The lack of clear age progression across the province and the orientation of the NVP, which is orthogonal to plate motion, are inconsistent with a single plume model. Furthermore, seismic anomalies terminate at a depth of around 200 km, making the presence of a mantle plume unlikely. However subsections of the province such as the bimodal Central Volcanoes have definite linear age progression on the Hillsborough to Buckland lineament and the Fraser to Comboyne lineament. Similarly the Cenozoic leucitite volcanics of eastern Australia, some of which are under thicker continental crust than the coastal volcanics, are progressively younger towards the south, from Byrock in northern NSW to Cosgrove in northern Victoria. This is now interpreted as the Cosgrove hotspot and has been extended southward to the Macedon-Trentham central volcano and the Newer Volcanics Province lava field in Victoria.
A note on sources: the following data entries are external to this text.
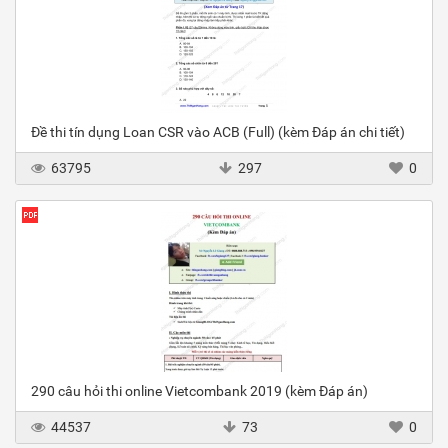
Đề thi tín dụng Loan CSR vào ACB (Full) (kèm Đáp án chi tiết)
63795
297
0
290 câu hỏi thi online Vietcombank 2019 (kèm Đáp án)
44537
73
0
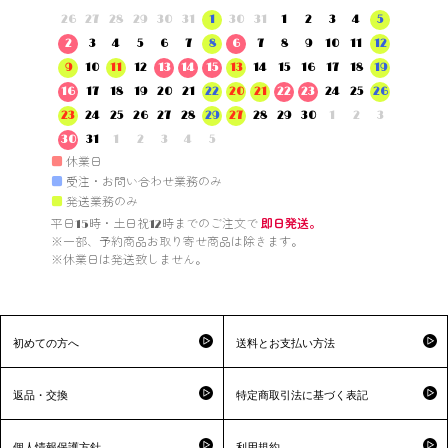
26
27
28
29
30
31
1
30
31
1
2
3
4
5
2
3
4
5
6
7
8
6
7
8
9
10
11
12
9
10
11
12
13
14
15
13
14
15
16
17
18
19
16
17
18
19
20
21
22
20
21
22
23
24
25
26
23
24
25
26
27
28
29
27
28
29
30
1
2
3
30
31
1
2
3
4
5
■
休業日
■
受注・お問い合わせ業務のみ
■
発送業務のみ
平日15時・土日祝12時までのご注文で 
即日発送。
※一部、予約商品お取り寄せ商品は除きます。

※休業日は発送致しません。

初めての方へ
送料とお支払い方法
返品・交換
特定商取引法に基づく表記
個人情報保護方針
利用規約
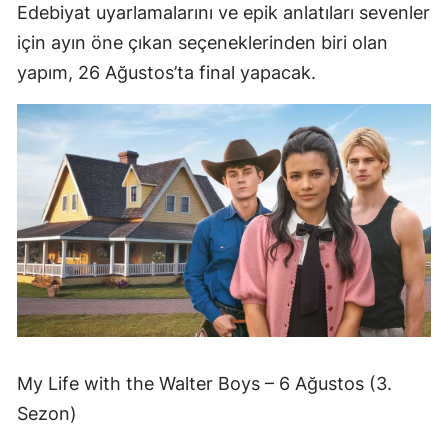
Edebiyat uyarlamalarını ve epik anlatıları sevenler
için ayın öne çıkan seçeneklerinden biri olan
yapım, 26 Ağustos’ta final yapacak.
My Life with the Walter Boys – 6 Ağustos (3.
Sezon)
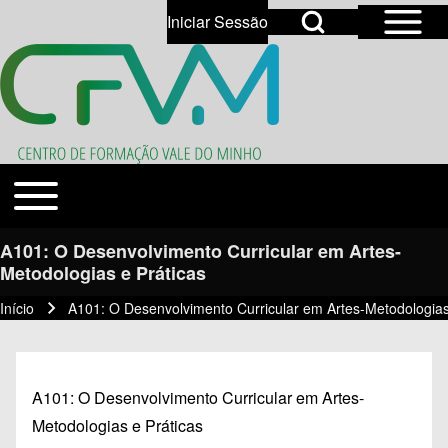
Open Sidebar Mai
Open Search Block
Iniciar Sessão
User account menu
Open login dialog
Search
Toggle main menu
Temas
Close search
A101: O Desenvolvimento Curricular em Artes-
Metodologias e Práticas
Início
A101: O Desenvolvimento Curricular em Artes-Metodologias
Navegação estrutural
A101: O Desenvolvimento Curricular em Artes-
Metodologias e Práticas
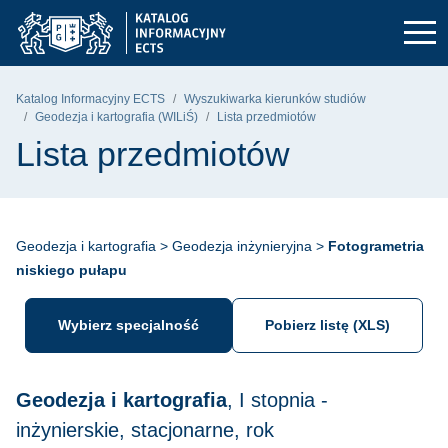
Przejdź do głównego menu
Przejdź do nawigacji
Przejdź do treści
Politechnika Gdańska - strona główna
Katalog Informacyjny ECTS
Wyszukiwarka kierunków studiów
Geodezja i kartografia (WILiŚ)
Lista przedmiotów
Lista przedmiotów
Geodezja i kartografia > Geodezja inżynieryjna >
Fotogrametria
niskiego pułapu
Wybierz specjalność
Pobierz listę (XLS)
Geodezja i kartografia
, I stopnia -
inżynierskie, stacjonarne, rok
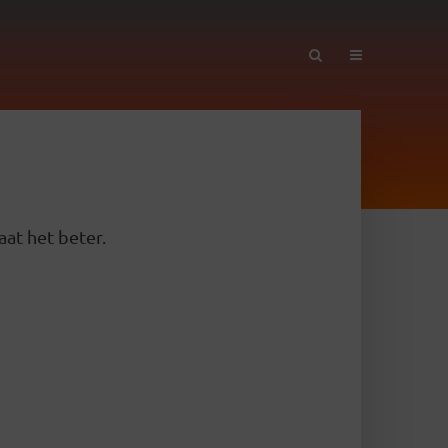
aat het beter.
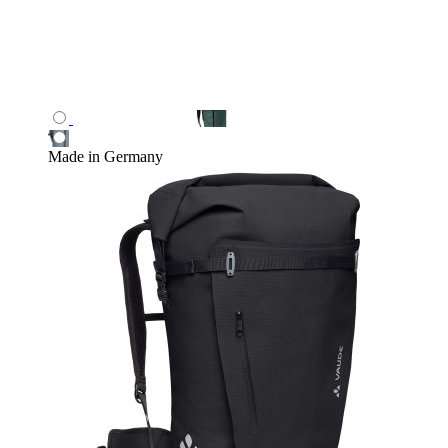
Made in Germany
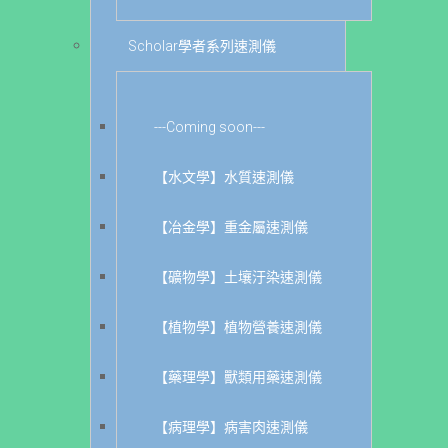
Scholar學者系列速測儀
---Coming soon---
【水文學】水質速測儀
【冶金學】重金屬速測儀
【礦物學】土壤汙染速測儀
【植物學】植物營養速測儀
【藥理學】獸類用藥速測儀
【病理學】病害肉速測儀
Various tectonic causes have been proposed. Some studies have argued that volcanic activity results from a combination of edge-driven convection (small-scale, shallow mantle convection caused by a change in lithospheric thickness at the continental margin where thick continental lithosphere meets thinner oceanic lithosphere) and decompression of the crust from normal faulting caused by plate stresses. Another view is that extension from stresses brought about by changes in plate boundary configurations has caused severe lithospheric thinning resulting in decompression melting of the asthenosphere. Both of these models invoke shallow processes closely related to the operation of plate tectonics and so fall under the plate theory. Other models combine both plume and plate-tectonic processes. A 2022 synthesis, based on age and composition, suggests three different processes exist for the Cenozoic volcanoes found in eastern Australia and some are not hot spot volcanoes:
1. Oceanic type, high volume, age-progressive volcanism from deep mantle plume(s)
2. Continental, age progressive volcanism some from the same plume(s) mixed with different melts
3. Continental, low volume, non-age-progressive volcanism related to passive melting.